ACTIVITY »
The task calls for each line of the records below in which the word "Printing" appears.

• • • •

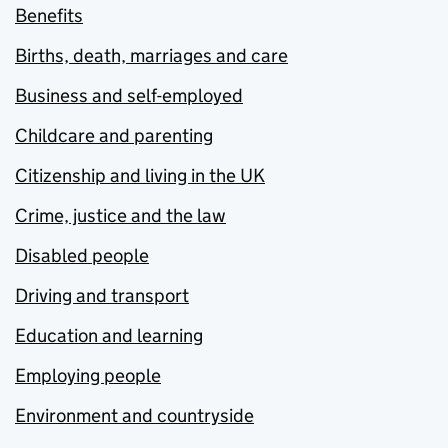
Benefits
Births, death, marriages and care
Business and self-employed
Childcare and parenting
Citizenship and living in the UK
Crime, justice and the law
Disabled people
Driving and transport
Education and learning
Employing people
Environment and countryside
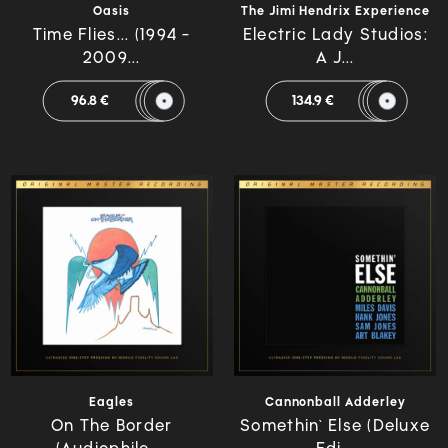
Oasis
The Jimi Hendrix Experience
Time Flies... (1994 -
Electric Lady Studios:
2009...
A J...
96.8 €
134.9 €
Eagles
Cannonball Adderley
On The Border
Somethin` Else (Deluxe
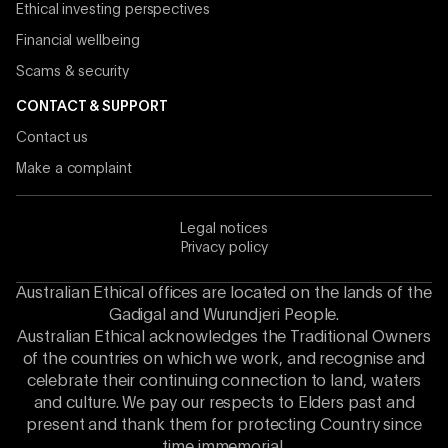
Ethical investing perspectives
Financial wellbeing
Scams & security
CONTACT & SUPPORT
Contact us
Make a complaint
Legal notices
Privacy policy
Australian Ethical offices are located on the lands of the
Gadigal and Wurundjeri People.
Australian Ethical acknowledges the Traditional Owners
of the countries on which we work, and recognise and
celebrate their continuing connection to land, waters
and culture. We pay our respects to Elders past and
present and thank them for protecting Country since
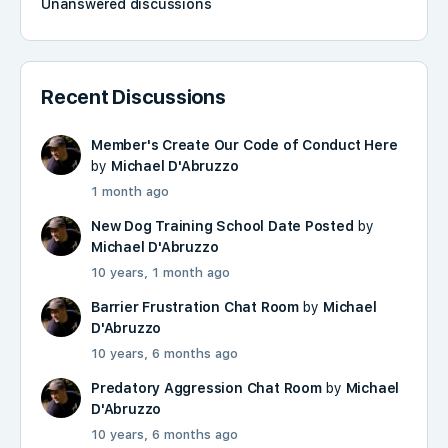
Unanswered discussions
Recent Discussions
Member's Create Our Code of Conduct Here
by
Michael D'Abruzzo
1 month ago
New Dog Training School Date Posted
by
Michael D'Abruzzo
10 years, 1 month ago
Barrier Frustration Chat Room
by
Michael
D'Abruzzo
10 years, 6 months ago
Predatory Aggression Chat Room
by
Michael
D'Abruzzo
10 years, 6 months ago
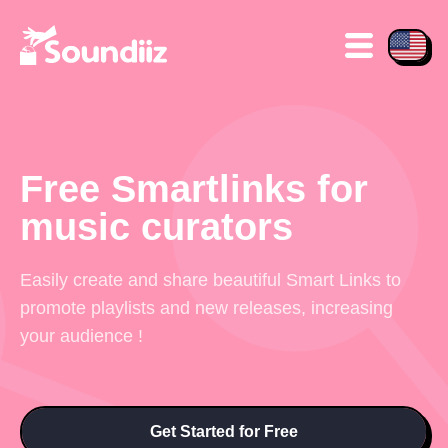
Free Smartlinks for
music curators
Easily create and share beautiful Smart Links to
promote playlists and new releases, increasing
your audience !
Get Started for Free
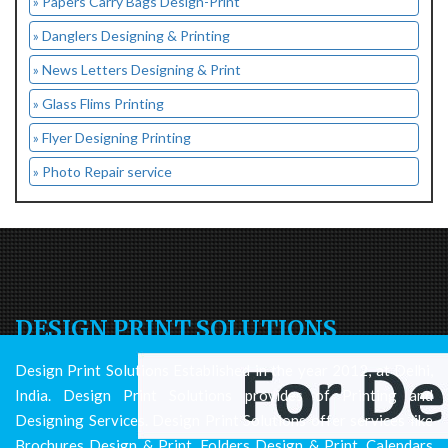
» Papers Carry Bags Design-Print
» Danglers Designing & Printing
» News Letters Designing & Print
» Glass Flims Printing
» Flyer Designing Printing
» Photo Repair service
DESIGN PRINT SOLUTIONS
Design Print Solutions Established in the year 2012, at Delhi,
India. Design Print Solutions provides of Printing and
Designing Services. Design Print Solutions offer services like
Brochures Design & Print, Folders Design & Print, Calendars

• • • •

ANSWER SPACE »
» Danglers Designing & Printing
» Glass Flims Printing
» Flyer Designing Printing
India. Design Print Solutions provides of Printing and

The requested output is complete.